**TASK REQUIREMENTS**
How many lines of the data contain the string "sypaný"? Write the number and nothing more.

**DATA**
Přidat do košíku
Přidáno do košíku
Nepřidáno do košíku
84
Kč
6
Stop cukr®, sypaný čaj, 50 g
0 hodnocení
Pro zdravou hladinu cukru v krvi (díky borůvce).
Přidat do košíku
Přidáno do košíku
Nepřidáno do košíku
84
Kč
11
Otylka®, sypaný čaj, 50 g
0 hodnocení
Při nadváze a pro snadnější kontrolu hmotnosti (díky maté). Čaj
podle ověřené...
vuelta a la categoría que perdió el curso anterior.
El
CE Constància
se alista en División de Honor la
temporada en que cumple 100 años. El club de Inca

==

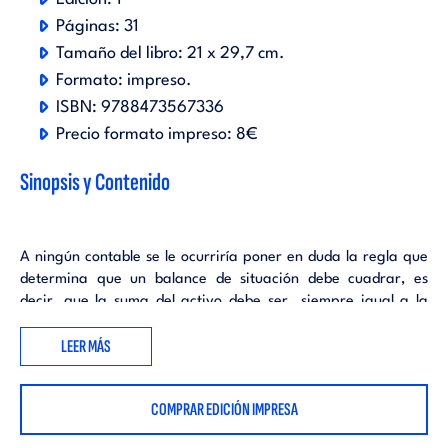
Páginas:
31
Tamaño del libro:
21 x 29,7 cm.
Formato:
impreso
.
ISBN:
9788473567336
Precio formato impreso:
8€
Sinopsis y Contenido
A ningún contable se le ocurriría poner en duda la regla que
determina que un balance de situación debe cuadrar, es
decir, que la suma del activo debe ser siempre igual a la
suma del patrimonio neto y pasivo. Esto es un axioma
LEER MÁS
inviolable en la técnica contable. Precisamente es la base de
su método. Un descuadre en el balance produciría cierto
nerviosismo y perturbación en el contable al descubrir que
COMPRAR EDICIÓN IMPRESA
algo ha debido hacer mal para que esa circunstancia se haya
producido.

**ANSWER SECTION**
2